C’est la troisième version du texte, présentée à la commission générale du Coct le 6 décembre, qui a fait mouche – un texte « plus équilibré » que le premier et « plus acceptable » que le deuxième, estime Pierre-Gaël Loréal, mandataire CFDT. Il propose des VLEP intermédiaires au 1er janvier 2022 – qui représentent une baisse de 30 % par rapport aux normes actuelles. Mais il impose les VLEP de l’Anses à compter du 1er juillet 2023, à la satisfaction des organisations syndicales (seule la CGT a exprimé son opposition au texte).

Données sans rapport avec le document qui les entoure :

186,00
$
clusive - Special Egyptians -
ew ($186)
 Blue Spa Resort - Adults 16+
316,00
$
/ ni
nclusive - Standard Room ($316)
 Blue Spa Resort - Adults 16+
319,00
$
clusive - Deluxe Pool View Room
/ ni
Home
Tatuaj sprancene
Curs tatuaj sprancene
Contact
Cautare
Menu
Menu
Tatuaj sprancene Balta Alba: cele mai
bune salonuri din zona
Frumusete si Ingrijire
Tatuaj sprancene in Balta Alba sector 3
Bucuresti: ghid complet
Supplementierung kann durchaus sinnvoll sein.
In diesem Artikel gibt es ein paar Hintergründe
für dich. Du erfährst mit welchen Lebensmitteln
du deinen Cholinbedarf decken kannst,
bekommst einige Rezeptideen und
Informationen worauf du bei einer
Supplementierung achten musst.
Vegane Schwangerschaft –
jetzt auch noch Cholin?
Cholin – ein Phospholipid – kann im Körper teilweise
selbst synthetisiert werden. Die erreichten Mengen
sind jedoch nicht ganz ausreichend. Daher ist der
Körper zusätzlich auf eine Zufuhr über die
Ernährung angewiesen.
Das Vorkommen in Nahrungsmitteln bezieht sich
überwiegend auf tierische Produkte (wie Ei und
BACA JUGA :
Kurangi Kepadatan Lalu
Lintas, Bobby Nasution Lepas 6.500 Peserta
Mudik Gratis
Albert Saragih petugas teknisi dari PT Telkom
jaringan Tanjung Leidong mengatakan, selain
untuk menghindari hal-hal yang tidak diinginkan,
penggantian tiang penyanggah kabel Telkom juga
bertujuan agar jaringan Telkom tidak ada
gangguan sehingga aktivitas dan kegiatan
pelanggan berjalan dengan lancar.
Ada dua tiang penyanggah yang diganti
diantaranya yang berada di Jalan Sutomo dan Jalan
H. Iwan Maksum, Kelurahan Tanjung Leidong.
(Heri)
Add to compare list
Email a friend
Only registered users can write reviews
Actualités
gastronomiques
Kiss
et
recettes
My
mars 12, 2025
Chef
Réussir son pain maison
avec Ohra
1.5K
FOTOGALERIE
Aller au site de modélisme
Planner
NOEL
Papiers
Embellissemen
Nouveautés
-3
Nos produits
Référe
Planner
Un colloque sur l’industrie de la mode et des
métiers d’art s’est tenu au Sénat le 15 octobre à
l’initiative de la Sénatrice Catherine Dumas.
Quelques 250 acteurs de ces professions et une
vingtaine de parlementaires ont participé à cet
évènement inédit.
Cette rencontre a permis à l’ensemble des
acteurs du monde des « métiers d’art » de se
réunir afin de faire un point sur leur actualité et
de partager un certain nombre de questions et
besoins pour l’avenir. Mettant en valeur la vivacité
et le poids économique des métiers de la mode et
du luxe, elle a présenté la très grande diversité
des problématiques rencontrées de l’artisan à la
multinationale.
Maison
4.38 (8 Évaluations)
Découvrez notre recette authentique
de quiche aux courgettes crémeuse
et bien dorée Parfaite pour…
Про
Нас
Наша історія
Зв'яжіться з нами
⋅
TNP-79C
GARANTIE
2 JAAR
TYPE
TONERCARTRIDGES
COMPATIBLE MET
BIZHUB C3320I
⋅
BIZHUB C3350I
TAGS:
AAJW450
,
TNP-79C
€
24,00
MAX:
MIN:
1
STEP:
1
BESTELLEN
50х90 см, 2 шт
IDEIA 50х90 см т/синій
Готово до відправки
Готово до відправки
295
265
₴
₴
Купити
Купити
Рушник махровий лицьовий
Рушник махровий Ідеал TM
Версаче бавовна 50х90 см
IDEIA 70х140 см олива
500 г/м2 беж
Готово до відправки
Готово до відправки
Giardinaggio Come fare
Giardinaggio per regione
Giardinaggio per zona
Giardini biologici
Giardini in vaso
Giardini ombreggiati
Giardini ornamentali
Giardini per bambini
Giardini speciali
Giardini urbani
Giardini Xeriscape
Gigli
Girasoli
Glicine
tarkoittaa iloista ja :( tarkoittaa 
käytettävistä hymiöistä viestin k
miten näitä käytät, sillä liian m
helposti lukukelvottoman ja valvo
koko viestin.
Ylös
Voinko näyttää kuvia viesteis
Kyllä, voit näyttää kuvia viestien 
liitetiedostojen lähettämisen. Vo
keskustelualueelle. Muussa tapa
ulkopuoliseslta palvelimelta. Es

Soulagement des organisations patronales, qui « ont évité le pire », selon Eric Chevée de la CPME, pour qui « tous les chantiers en réception risquaient d’être caducs au 1er janvier 2022 ». Le texte prévoit en effet désormais que les nouvelles normes ne seront pas applicables aux opérations de construction ou d'aménagement de bâtiments pour lesquelles la demande de permis de construire est antérieure au 1er janvier 2022. Les concepteurs de lieux ne pouvant être tenus pour responsables, il reviendra aux employeurs de prévoir les mesures de protection collectives permettant de respecter les nouvelles VLEP.

Une commission d’experts, dont la composition sera fixée par arrêté du ministre chargé du travail, procèdera dans un délai d’un an au recensement des moyens techniques de nature à faciliter le respect, par les employeurs, des nouvelles concentrations et à la réévaluation des différents niveaux de concentrations, notamment dans les secteurs pour l’heure exonérés. Mais les membres du Coct s’interrogent : doit-elle être indépendante ou rattachée à une commission spécialisée du Coct, histoire que les partenaires sociaux puissent garder un œil sur ses travaux ? Les avis semblent partagés.